Tóth G. Péter

Tóth G. Péter

Foglalkozás
történész, etnográfus, muzeológus

Publikációk

Absztrakt
As in the popular television show X-Files, ‚the truthis out there’ could be the motto for the narrative of the event analysed in this study: on a still and sunny day in the spring of 1605, several people alleged to have seen a miraculous celestial beam of light accompanied with a horrible explosion in the vicinity of the villages Apagy and Nagykálló in Szabolcs county. The event itself was recorded by three contemporary authors. Péter Alvinczi, a Calvinist minister “commuting” between Kassa and Nagyvárad; Máté Szepsi Laczkó, another Calvinist living in Erdőbénye, and later Sárospatak; and the Jesuit missionary Gergely Vásárhelyi, who was active in Upper Hungary and the Transdanubian region. The study primarily focuses on the types of text organised into a unit by an event (in this case the observation of a supernatural phenomenon) and the ways this text formulates its own context. Another question is how this event infiltrates the biography of an aristocratic family, specifically that of István Báthory, and the collective memory concerning the news of his death. The study also discusses the principles at work in the selection of news based on eyewitness accounts, and the ways these correspond with the authors’ narratives. How does the public sphere operate and how are the texts used as a representation of the authors’ own individual and group interests?
Absztrakt
Both demonology and medical learning wanted to define what material evidence they were to use in order to alleviate the politically rooted disease-symptoms of the early modern period. Finding the proper therapeutic treatment required the apt description of the pathology, revealing the causes and consequences, and making the right diagnosis. In relation to these requirements several key questions were formulated. Is it possible to infer the existence of demons from the fact that everyday objects (pots and dishes) started to shake? And vice versa, can the inexplicable “behaviour” of these objects indicate the existence of demons, devils or Satan himself, and their temptations?
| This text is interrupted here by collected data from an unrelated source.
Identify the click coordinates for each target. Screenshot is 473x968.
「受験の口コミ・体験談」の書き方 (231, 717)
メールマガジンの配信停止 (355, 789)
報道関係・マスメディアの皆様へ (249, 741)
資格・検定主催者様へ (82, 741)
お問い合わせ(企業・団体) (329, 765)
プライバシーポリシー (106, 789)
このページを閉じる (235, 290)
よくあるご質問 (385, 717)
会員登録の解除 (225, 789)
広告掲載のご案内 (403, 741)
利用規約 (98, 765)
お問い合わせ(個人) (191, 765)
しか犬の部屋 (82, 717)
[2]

Is it possible to explain the strange illnesses that bear peculiar characteristics similar to that caused by the operation of witches or, on the contrary, do the odd and “miraculous” symptoms prove witches’ activity? Are demons capable to establish physical, sexual relationships with human beings, especially with women, to beget children as a tangible result of such relationships? If such children, that is, monstrous or deformed beings are born, are they indicative of Satan’s involvement in their conception? Can ghosts returning from Purgatory, or the living dead attest to their temptations or their presence in this world with material evidence? Or should we better interpret these phenomena the other way round, supposing that the material objects concerning the temptations of this world may indicate the existence of Purgatory or the activity of the living dead? Are there any prophetical signs about the end of the world or are they known only from Biblical traditions and prophecies? Or is the opposite true? If eschatological signs appear, are they to be interpreted as evidence for the impending end of the world? Most of the questions formulated this way are based on such a formal syllogism that responds to the normative requests of disciplines that include law, theology and medicine; and whose formal elements became valid within the systems of fulfillment that these disciplines have themselves. In this paper I attempt to introduce the scholarly literature based on these formal logical criteria that address material evidence, omens, prophecies, oracles and miracles. I conlude my essay with the overview of how this debate in European secondary literature has been received in Hungarian scholarship.
Absztrakt
Words like aggression, violence, and violent actions usually carry destructive meanings. People tend to forget their constructive culturally determined meanings. In spite of this, it cannot be argued that aggressive feelings, hatred, anger, verbal aggression, threatening behaviour, assault, giving pain, injuring or ritual killing of men, or the fights of war are all part of our lives like feasts and rituals that keep communities together, or the order of love by different religious ideologies. In the 16th century there was a definitive turn in judging the body in public. It meant that public attention gradually turned to the thieves’ body from the corpse of Christ. The two thieves came down from their crosses, laid down on the dissecting table, or their bodies were torn apart during fights. Rascals became part of scientific cognition. Antisocial public enemy turned to be a hero of the community in the pitaval-literature and historic stories. The conserved and stuffed body of the robbers and killers were displayed at the first museums of the Early Modern Age, as a main attraction. The rebels were cut into pieces as a part of a baroque play on the killing floor to display the parts in buildings of the town. The body of the everyday killer became a spectacle, and the interest in the mind of the solitary killer developed the medical thinking of the human spirit.